The output should be the listing below, limited to the lines from the one with "Chronograph 41 Tribute to" through the one with "제 중 하나로 논의됐다. 참가자들은 노인에 대한 언어와 프레", exact and without pictures.

══════

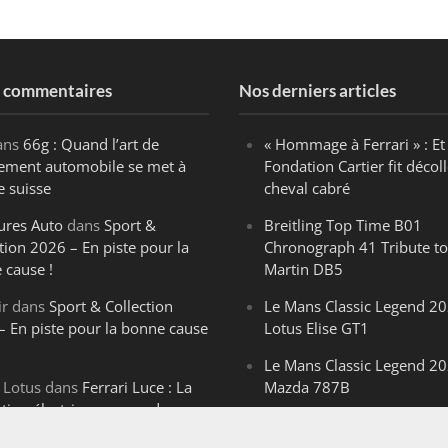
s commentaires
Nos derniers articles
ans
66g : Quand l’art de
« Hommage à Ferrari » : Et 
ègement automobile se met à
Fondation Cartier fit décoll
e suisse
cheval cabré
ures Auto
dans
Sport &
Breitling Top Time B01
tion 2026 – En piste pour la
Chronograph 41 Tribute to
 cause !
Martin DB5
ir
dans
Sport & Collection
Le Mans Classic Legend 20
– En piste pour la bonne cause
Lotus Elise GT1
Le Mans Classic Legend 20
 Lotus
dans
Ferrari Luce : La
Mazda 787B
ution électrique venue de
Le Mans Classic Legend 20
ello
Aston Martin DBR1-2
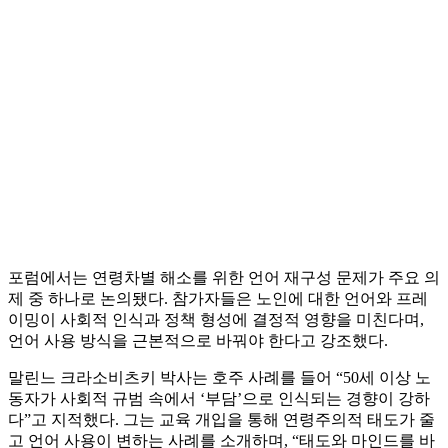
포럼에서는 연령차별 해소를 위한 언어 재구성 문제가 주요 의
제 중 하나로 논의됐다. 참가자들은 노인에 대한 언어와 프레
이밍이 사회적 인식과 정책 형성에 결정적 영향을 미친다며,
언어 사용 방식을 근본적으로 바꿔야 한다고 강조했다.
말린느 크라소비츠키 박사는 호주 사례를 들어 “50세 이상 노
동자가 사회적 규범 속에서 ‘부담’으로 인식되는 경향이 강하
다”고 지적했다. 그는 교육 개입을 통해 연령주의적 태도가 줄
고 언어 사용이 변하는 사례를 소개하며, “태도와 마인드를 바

══════

Reply
Chronograph 41 Tribute to
 cause !
Martin DB5
ir
dans
Sport & Collection
Le Mans Classic Legend 20
– En piste pour la bonne cause
Lotus Elise GT1
Le Mans Classic Legend 20
 Lotus
dans
Ferrari Luce : La
Mazda 787B
ution électrique venue de
Le Mans Classic Legend 20
ello
Aston Martin DBR1-2
포럼에서는 연령차별 해소를 위한 언어 재구성 문제가 주요 의
제 중 하나로 논의됐다. 참가자들은 노인에 대한 언어와 프레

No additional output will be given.